Problem: Would you restate all of the entries verbatim, minus any images?

Records supplied:
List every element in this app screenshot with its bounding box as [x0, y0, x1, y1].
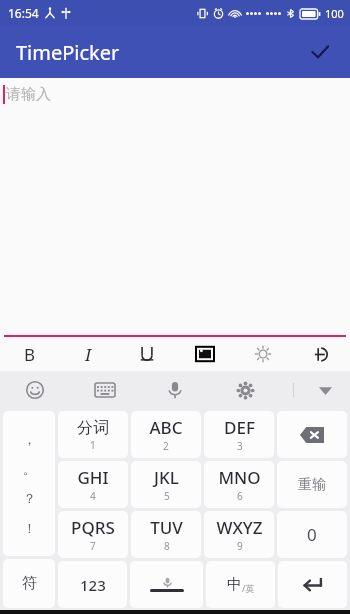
staticText: 7 [90, 539, 96, 553]
button[interactable]: Insert image [176, 337, 234, 371]
button[interactable]: Keyboard [70, 371, 140, 409]
staticText: TUV [150, 516, 183, 539]
staticText: 。 [23, 461, 36, 477]
button[interactable]: Space [130, 561, 203, 608]
button[interactable]: 符 [3, 559, 55, 608]
button[interactable]: 分词 [58, 411, 128, 458]
button[interactable]: Confirm [300, 32, 340, 72]
button[interactable]: DEF [204, 411, 274, 458]
button[interactable]: Hide keyboard [312, 377, 338, 403]
button[interactable]: 重输 [277, 461, 347, 508]
staticText: 16:54 [8, 5, 39, 21]
button[interactable]: PQRS [58, 511, 128, 558]
staticText: PQRS [71, 516, 115, 539]
staticText: 100 [325, 6, 344, 21]
staticText: 符 [22, 574, 37, 593]
button[interactable]: ， [3, 411, 55, 556]
button[interactable]: Backspace [277, 411, 347, 458]
button[interactable]: JKL [131, 461, 201, 508]
staticText: 5 [164, 489, 170, 503]
staticText: 123 [80, 575, 106, 595]
button[interactable]: Voice input [140, 371, 210, 409]
staticText: TimePicker [16, 39, 120, 66]
staticText: 4 [90, 489, 96, 503]
staticText: MNO [218, 466, 261, 489]
button[interactable]: Emoji [0, 371, 70, 409]
button[interactable]: Brightness [234, 337, 292, 371]
button[interactable]: Bold [0, 337, 59, 371]
staticText: 9 [237, 539, 243, 553]
staticText: 1 [90, 438, 96, 452]
staticText: JKL [154, 466, 179, 489]
button[interactable]: Underline [118, 337, 176, 371]
staticText: 请输入 [6, 85, 51, 104]
staticText: DEF [224, 416, 255, 439]
staticText: I [85, 343, 92, 366]
button[interactable]: Enter [278, 561, 347, 608]
staticText: 0 [307, 523, 317, 546]
button[interactable]: GHI [58, 461, 128, 508]
button[interactable]: 123 [58, 561, 127, 608]
staticText: 重输 [298, 476, 326, 494]
button[interactable]: 中 [206, 561, 275, 608]
staticText: ？ [23, 490, 36, 506]
button[interactable]: ABC [131, 411, 201, 458]
button[interactable]: Settings [210, 371, 280, 409]
button[interactable]: Italic [59, 337, 118, 371]
staticText: B [24, 343, 36, 366]
staticText: WXYZ [216, 516, 263, 539]
staticText: ， [23, 431, 36, 447]
staticText: ABC [149, 416, 183, 439]
staticText: ！ [23, 520, 36, 536]
staticText: GHI [77, 466, 109, 489]
staticText: 8 [164, 539, 170, 553]
staticText: 3 [237, 439, 243, 453]
staticText: /英 [242, 582, 255, 594]
staticText: 6 [237, 489, 243, 503]
button[interactable]: TUV [131, 511, 201, 558]
button[interactable]: Strikethrough [292, 337, 350, 371]
button[interactable]: WXYZ [204, 511, 274, 558]
button[interactable]: 0 [277, 511, 347, 558]
staticText: 中 [227, 575, 242, 594]
button[interactable]: MNO [204, 461, 274, 508]
staticText: 2 [163, 439, 169, 453]
staticText: 分词 [77, 418, 109, 438]
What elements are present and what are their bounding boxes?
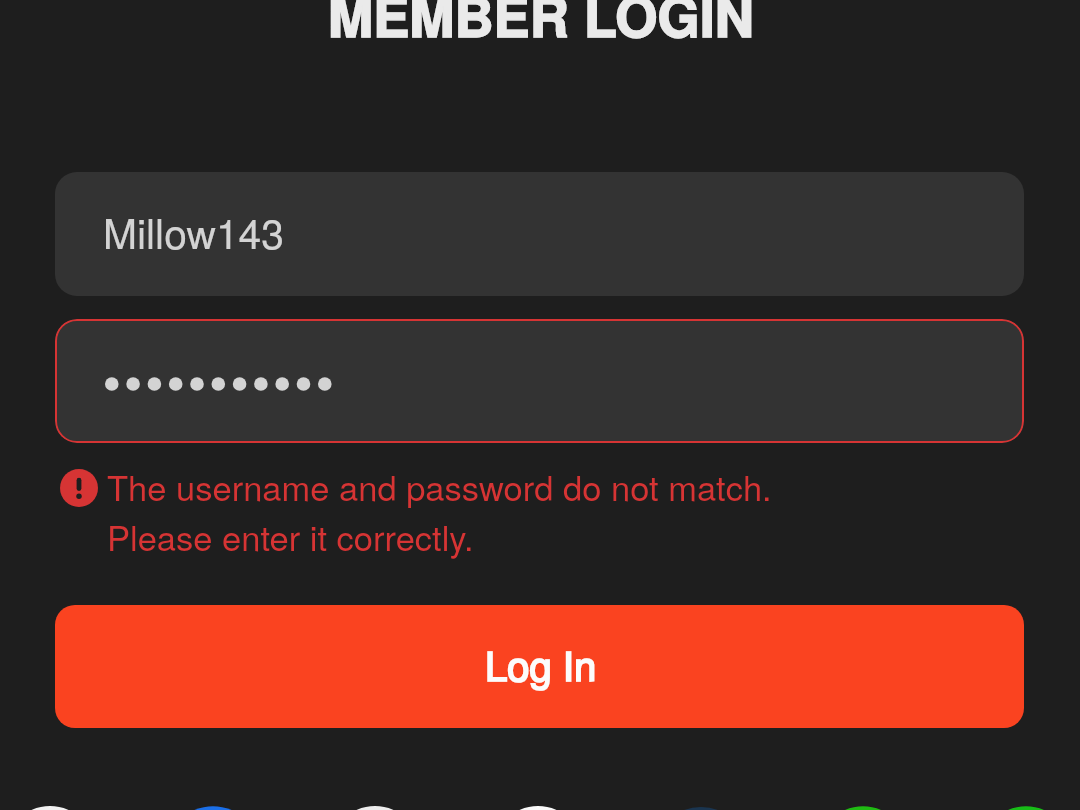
staticText: MEMBER LOGIN bbox=[328, 0, 754, 54]
button[interactable]: Sign in with LinkedIn bbox=[654, 800, 748, 810]
button[interactable]: Sign in with Google bbox=[491, 800, 585, 810]
button[interactable] bbox=[55, 319, 1024, 443]
staticText: The username and password do not match. bbox=[107, 461, 772, 510]
staticText: Log In bbox=[485, 635, 597, 692]
staticText: Millow143 bbox=[103, 202, 284, 260]
staticText: Log In bbox=[485, 635, 597, 692]
button[interactable]: Millow143 bbox=[55, 172, 1024, 296]
button[interactable]: Sign in with Twitter bbox=[328, 800, 422, 810]
staticText: MEMBER LOGIN bbox=[328, 0, 754, 54]
button[interactable]: Sign in with Line bbox=[979, 800, 1073, 810]
staticText: Please enter it correctly. bbox=[107, 511, 474, 560]
button[interactable]: Log In bbox=[55, 605, 1024, 728]
button[interactable]: Sign in with WeChat bbox=[816, 800, 910, 810]
other: Error bbox=[60, 469, 98, 507]
button[interactable]: Sign in with Apple bbox=[3, 800, 97, 810]
button[interactable]: Sign in with Facebook bbox=[166, 800, 260, 810]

Result of the task:
List every element in this app screenshot with its bounding box as [x0, y0, x1, y1].
staticText: 7 [90, 539, 96, 553]
button[interactable]: Insert image [176, 337, 234, 371]
button[interactable]: Keyboard [70, 371, 140, 409]
staticText: TUV [150, 516, 183, 539]
staticText: 。 [23, 461, 36, 477]
button[interactable]: Space [130, 561, 203, 608]
button[interactable]: 符 [3, 559, 55, 608]
button[interactable]: 分词 [58, 411, 128, 458]
button[interactable]: Confirm [300, 32, 340, 72]
button[interactable]: DEF [204, 411, 274, 458]
button[interactable]: Hide keyboard [312, 377, 338, 403]
button[interactable]: 重输 [277, 461, 347, 508]
staticText: 16:54 [8, 5, 39, 21]
button[interactable]: PQRS [58, 511, 128, 558]
staticText: PQRS [71, 516, 115, 539]
staticText: 100 [325, 6, 344, 21]
staticText: 符 [22, 574, 37, 593]
button[interactable]: ， [3, 411, 55, 556]
button[interactable]: Backspace [277, 411, 347, 458]
button[interactable]: JKL [131, 461, 201, 508]
staticText: 5 [164, 489, 170, 503]
staticText: 123 [80, 575, 106, 595]
button[interactable]: Voice input [140, 371, 210, 409]
staticText: TimePicker [16, 39, 120, 66]
staticText: 4 [90, 489, 96, 503]
staticText: MNO [218, 466, 261, 489]
button[interactable]: Emoji [0, 371, 70, 409]
button[interactable]: Brightness [234, 337, 292, 371]
button[interactable]: Bold [0, 337, 59, 371]
staticText: 9 [237, 539, 243, 553]
staticText: 1 [90, 438, 96, 452]
staticText: JKL [154, 466, 179, 489]
button[interactable]: Underline [118, 337, 176, 371]
staticText: 请输入 [6, 85, 51, 104]
staticText: DEF [224, 416, 255, 439]
staticText: I [85, 343, 92, 366]
button[interactable]: Enter [278, 561, 347, 608]
staticText: 0 [307, 523, 317, 546]
button[interactable]: GHI [58, 461, 128, 508]
button[interactable]: 123 [58, 561, 127, 608]
staticText: 重输 [298, 476, 326, 494]
button[interactable]: 中 [206, 561, 275, 608]
staticText: ？ [23, 490, 36, 506]
button[interactable]: ABC [131, 411, 201, 458]
button[interactable]: Settings [210, 371, 280, 409]
button[interactable]: Italic [59, 337, 118, 371]
staticText: B [24, 343, 36, 366]
staticText: WXYZ [216, 516, 263, 539]
staticText: ， [23, 431, 36, 447]
staticText: ABC [149, 416, 183, 439]
staticText: ！ [23, 520, 36, 536]
staticText: GHI [77, 466, 109, 489]
staticText: 8 [164, 539, 170, 553]
staticText: 3 [237, 439, 243, 453]
staticText: /英 [242, 582, 255, 594]
staticText: 6 [237, 489, 243, 503]
button[interactable]: TUV [131, 511, 201, 558]
button[interactable]: Strikethrough [292, 337, 350, 371]
button[interactable]: WXYZ [204, 511, 274, 558]
button[interactable]: 0 [277, 511, 347, 558]
staticText: 中 [227, 575, 242, 594]
button[interactable]: MNO [204, 461, 274, 508]
staticText: 2 [163, 439, 169, 453]
staticText: 分词 [77, 418, 109, 438]
What elements are present and what are their bounding boxes?
staticText: MEMBER LOGIN bbox=[328, 0, 754, 54]
button[interactable]: Sign in with LinkedIn bbox=[654, 800, 748, 810]
button[interactable]: Sign in with Google bbox=[491, 800, 585, 810]
button[interactable] bbox=[55, 319, 1024, 443]
staticText: The username and password do not match. bbox=[107, 461, 772, 510]
staticText: Log In bbox=[485, 635, 597, 692]
staticText: Millow143 bbox=[103, 202, 284, 260]
staticText: Log In bbox=[485, 635, 597, 692]
button[interactable]: Millow143 bbox=[55, 172, 1024, 296]
button[interactable]: Sign in with Twitter bbox=[328, 800, 422, 810]
staticText: MEMBER LOGIN bbox=[328, 0, 754, 54]
button[interactable]: Sign in with Line bbox=[979, 800, 1073, 810]
staticText: Please enter it correctly. bbox=[107, 511, 474, 560]
button[interactable]: Log In bbox=[55, 605, 1024, 728]
button[interactable]: Sign in with WeChat bbox=[816, 800, 910, 810]
other: Error bbox=[60, 469, 98, 507]
button[interactable]: Sign in with Apple bbox=[3, 800, 97, 810]
button[interactable]: Sign in with Facebook bbox=[166, 800, 260, 810]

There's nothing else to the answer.